Her trash picking up endeavor started a few years ago and has turned into what some may consider a mini crusade. First it was an Earth Day thing. Armed with a big trash bag and rubber gloves, Moffett would walk around her neighborhood picking up what others thought was appropriate to just discard wherever they pleased. That first year turned into what she estimated to be about 30 pounds of garbage.
But just doing it on Earth Day wasn’t enough, which was music to the ears of her daughter who attends Bates College and is majoring in environmental studies.

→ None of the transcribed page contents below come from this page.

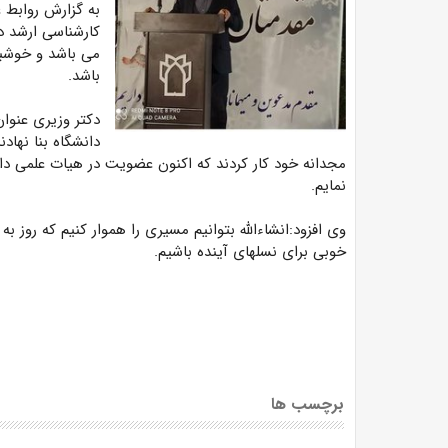
کارشناسی ارشد د
می باشد و خوشبخ
باشد.
دکتر وزیری عنوان 
دانشگاه بنا نها
مجدانه خود کار کردند که اکنون عضویت در هیات علمی دان
نمایم.
وی افزود:انشاءالله بتوانیم مسیری را هموار کنیم که روز ب
خوبی برای نسلهای آینده باشیم.
برچسب ها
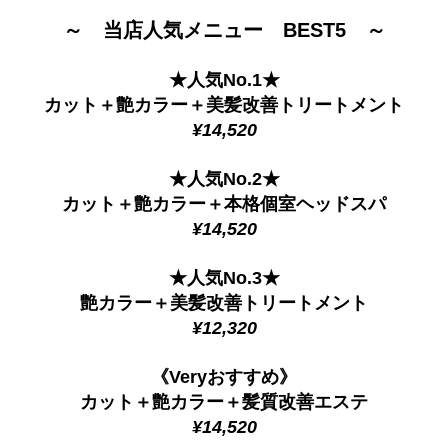
～ 当店人気メニュー BEST5 ～
★人気No.1★
カット＋艶カラー＋美髪改善トリートメント
¥14,520
★人気No.2★
カット＋艶カラー＋本格個室ヘッドスパ
¥14,520
★人気No.3★
艶カラー＋美髪改善トリートメント
¥12,320
《Veryおすすめ》
カット＋艶カラー＋髪質改善エステ
¥14,520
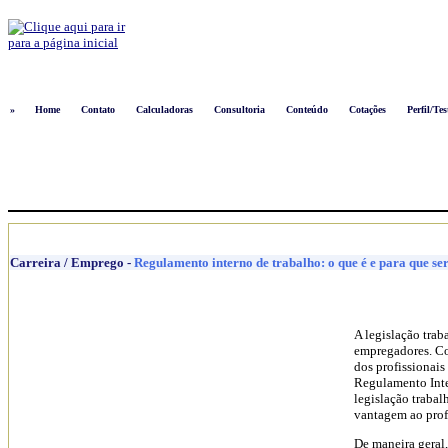
Logon
»
Home
Contato
Calculadoras
Consultoria
Conteúdo
Cotações
Perfil/Tes
Carreira / Emprego
-
Regulamento interno de trabalho: o que é e para que se
A legislação trab
empregadores. Co
dos profissionais
Regulamento Inte
legislação trabal
vantagem ao prof
De maneira geral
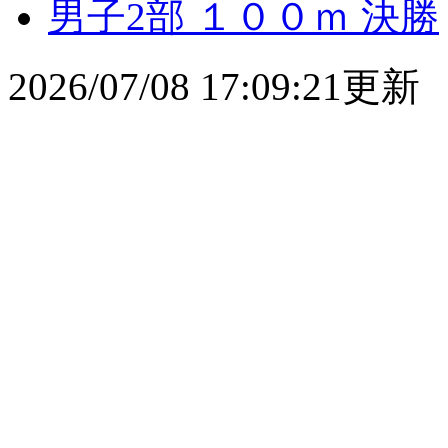
男子2部 １００ｍ 決勝
2026/07/08 17:09:21更新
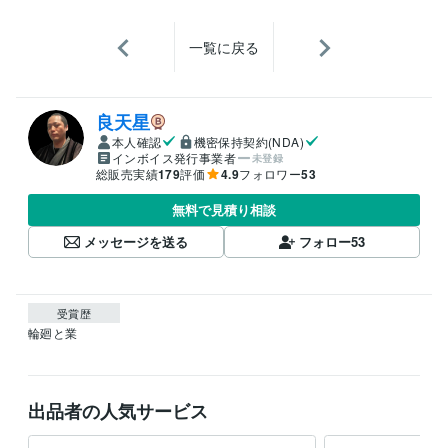
一覧に戻る
良天星
本人確認
機密保持契約(NDA)
インボイス発行事業者
未登録
総販売実績
179
評価
4.9
フォロワー
53
無料で見積り相談
メッセージを送る
フォロー
53
受賞歴
輪廻と業
出品者の人気サービス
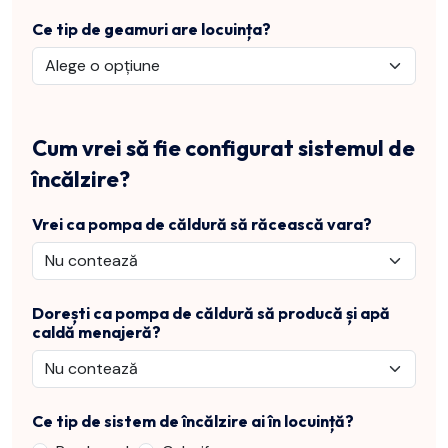
Ce tip de geamuri are locuința?
Cum vrei să fie configurat sistemul de
încălzire?
Vrei ca pompa de căldură să răcească vara?
Dorești ca pompa de căldură să producă și apă
caldă menajeră?
Ce tip de sistem de încălzire ai în locuință?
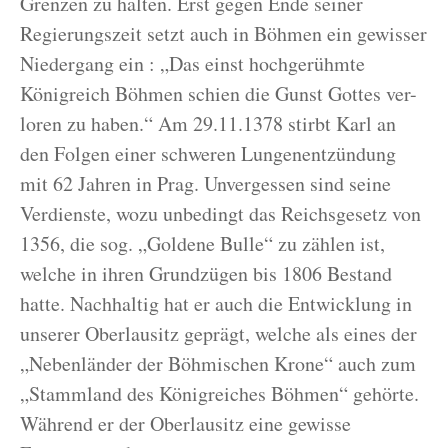
Grenzen zu halten. Erst gegen Ende seiner
Regierungszeit setzt auch in Böhmen ein gewisser
Niedergang ein : „Das einst hochgerühmte
Königreich Böhmen schien die Gunst Gottes ver-
loren zu haben.“ Am 29.11.1378 stirbt Karl an
den Folgen einer schweren Lungenentzündung
mit 62 Jahren in Prag. Unvergessen sind seine
Verdienste, wozu unbedingt das Reichsgesetz von
1356, die sog. „Goldene Bulle“ zu zählen ist,
welche in ihren Grundzügen bis 1806 Bestand
hatte. Nachhaltig hat er auch die Entwicklung in
unserer Oberlausitz geprägt, welche als eines der
„Nebenländer der Böhmischen Krone“ auch zum
„Stammland des Königreiches Böhmen“ gehörte.
Während er der Oberlausitz eine gewisse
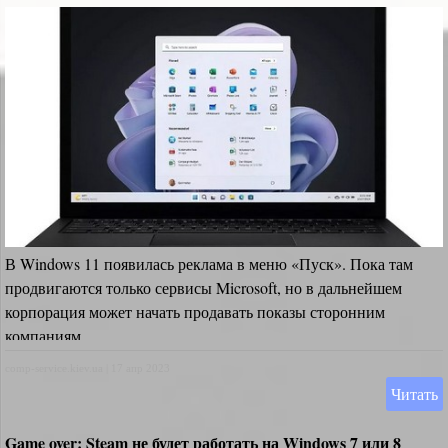
В Windows 11 появилась реклама в меню «Пуск». Пока там
продвигаются только сервисы Microsoft, но в дальнейшем
корпорация может начать продавать показы сторонним
компаниям.
comp-service.kiev.ua
|
17 апр 2023
Читать
Game over: Steam не будет работать на Windows 7 или 8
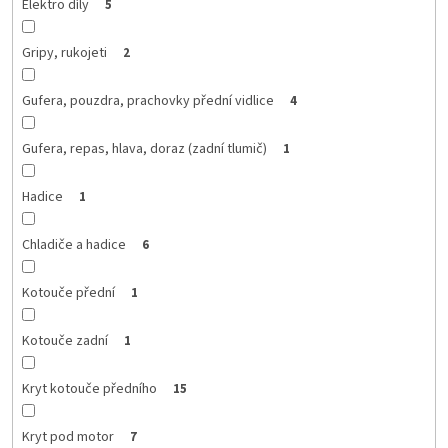
Elektro díly
5
Gripy, rukojeti
2
Gufera, pouzdra, prachovky přední vidlice
4
Gufera, repas, hlava, doraz (zadní tlumič)
1
Hadice
1
Chladiče a hadice
6
Kotouče přední
1
Kotouče zadní
1
Kryt kotouče předního
15
Kryt pod motor
7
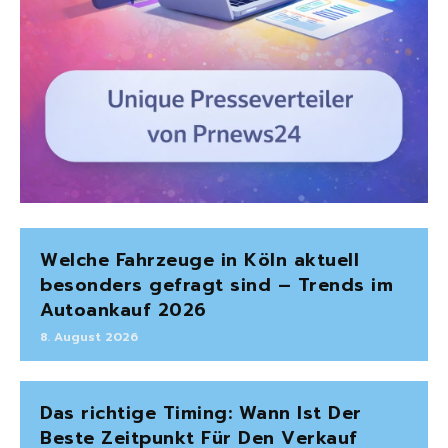
Welche Fahrzeuge in Köln aktuell
besonders gefragt sind – Trends im
Autoankauf 2026
8. August 2026
Das richtige Timing: Wann Ist Der
Beste Zeitpunkt Für Den Verkauf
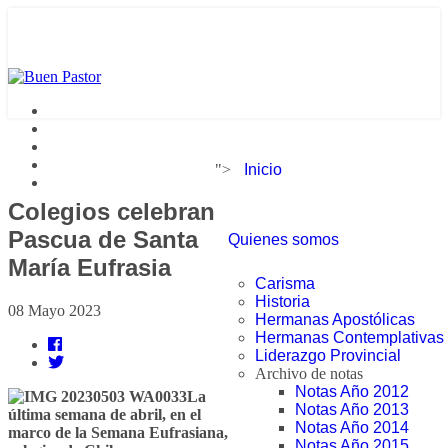
">
Inicio
Colegios celebran
Pascua de Santa
Quienes somos
María Eufrasia
Carisma
Historia
08 Mayo 2023
Hermanas Apostólicas
Hermanas Contemplativas
Liderazgo Provincial
Archivo de notas
Notas Año 2012
La
Notas Año 2013
última semana de abril, en el
Notas Año 2014
marco de la Semana Eufrasiana,
Notas Año 2015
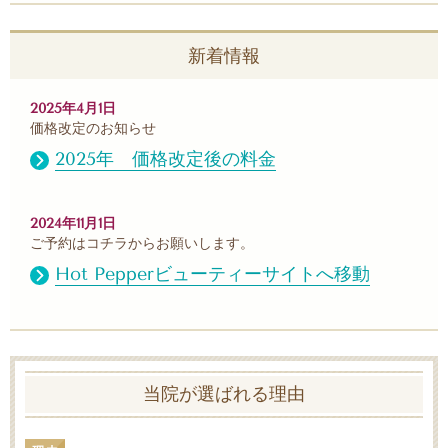
新着情報
2025年4月1日
価格改定のお知らせ
2025年 価格改定後の料金
2024年11月1日
ご予約はコチラからお願いします。
Hot Pepperビューティーサイトへ移動
当院が選ばれる理由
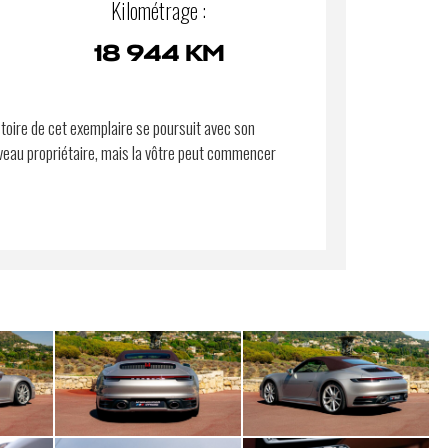
Kilométrage :
18 944 KM
stoire de cet exemplaire se poursuit avec son
eau propriétaire, mais la vôtre peut commencer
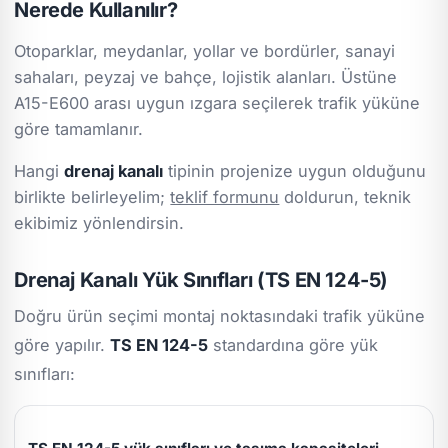
Nerede Kullanılır?
Otoparklar, meydanlar, yollar ve bordürler, sanayi
sahaları, peyzaj ve bahçe, lojistik alanları. Üstüne
A15-E600 arası uygun ızgara seçilerek trafik yüküne
göre tamamlanır.
Hangi
drenaj kanalı
tipinin projenize uygun olduğunu
birlikte belirleyelim;
teklif formunu
doldurun, teknik
ekibimiz yönlendirsin.
Drenaj Kanalı Yük Sınıfları (TS EN 124-5)
Doğru ürün seçimi montaj noktasındaki trafik yüküne
göre yapılır.
TS EN 124-5
standardına göre yük
sınıfları:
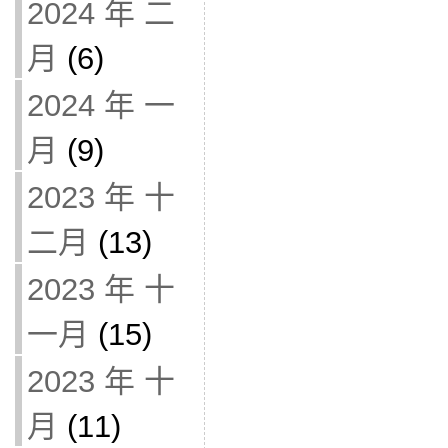
2024 年 二
月
(6)
2024 年 一
月
(9)
2023 年 十
二月
(13)
2023 年 十
一月
(15)
2023 年 十
月
(11)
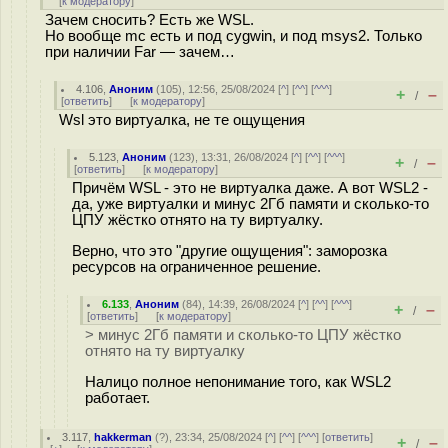
[
к модератору
]
Зачем сносить? Есть же WSL.
Но вообще mc есть и под cygwin, и под msys2. Только
при наличии Far — зачем…
4.106
,
Аноним
(
105
), 12:56, 25/08/2024 [
^
] [
^^
] [
^^^
]
+
–
/
[
ответить
]
[
к модератору
]
Wsl это виртуалка, не те ощущения
5.123
,
Аноним
(
123
), 13:31, 26/08/2024 [
^
] [
^^
] [
^^^
]
+
–
/
[
ответить
]
[
к модератору
]
Причём WSL - это не виртуалка даже. А вот WSL2 -
да, уже виртуалки и минус 2Гб памяти и сколько-то
ЦПУ жёстко отнято на ту виртуалку.
Верно, что это "другие ощущения": заморозка
ресурсов на ограниченное решение.
6.133
,
Аноним
(
84
), 14:39, 26/08/2024 [
^
] [
^^
] [
^^^
]
+
–
/
[
ответить
]
[
к модератору
]
> минус 2Гб памяти и сколько-то ЦПУ жёстко
отнято на ту виртуалку
Налицо полное непонимание того, как WSL2
работает.
3.117
,
hakkerman
(
?
), 23:34, 25/08/2024 [
^
] [
^^
] [
^^^
] [
ответить
]
+
–
/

Fast forward a couple years and Moffett is picking up trash at least once a week, sometimes even more depending on how well equipped she is to tackle the stuff that has been out in the elements for a long time.
Moffett is an avid walker, going an average of five days a week. Sometimes she goes around her house, on walking trails around the city cemeteries or after work near her office.
“I have five or six places in Concord I really like to walk,” Moffett said.
And at least during one of her walks, she brings her disposable gloves, a grocery store bag and keeps an eye out for things that don’t belong on the streets, in the woods or over an embankment.
“I don’t always bring a bag with me,” she said. “Sometimes I do and other days I want to put my headphones in and not carry a big bag of trash.”
Let’s just say she’s collected quite a bit of stuff to bring to the dump over the last couple years.
“I don’t want my dog eating it or your child touching it,” she said.
One day she found 25 things and wasn’t even out for that long.
“I just couldn’t believe it,” she said. “I could do this every time.”
When we tagged along for one of her walks along Commercial Street near Horseshoe Pond, the list of items she picked up was, well, the opposite of impressive. There was a red Solo cup, a cigarette box, a Dunkin’ Donuts bag with a soda can in it, an empty vodka bottle, an energy chew wrapper (which we didn’t even know those existed), bottles, cans, a real plate from someone’s house and one of those green plastic pots that she planned on using.
“If you look quickly, you’d think there’s not a lot of trash there,” Moffett said.
And that was just the stuff she could reach, cause down near the water was about 50 bottles and cans and lots of other items that don’t belong on the ground, let alone near a pond that geese swim in.
“One day I found a diaper,” Moffett said.
If you’re curious what’s the most interesting things Moffett has found, well, she came across a bathtub in the woods one day (that she couldn’t remove because it’s a bathtub) and a broken tiara with a “Never Give Up” T-shirt wrapped around it. As Moffett put it, “apparently the person did give up.” She even found one of those double coffee cake wrappers with one coffee cake still in it.
“I was like, ‘Are you kidding me?’ ” Moffett said.
She’s even has been taking things home from the office to recycle, although her husband asked her to stop.
All this talk about picking up trash got us thinking. What if every Concord resident (and anybody else who’s reading this that doesn’t live here) spent 15 minutes a month cleaning up their street or around their office? Just think of the kind of headway we’d make in a short amount of time. Moffett has already accepted the challenge, will you?
“That’d be a lot of garbage,” she said.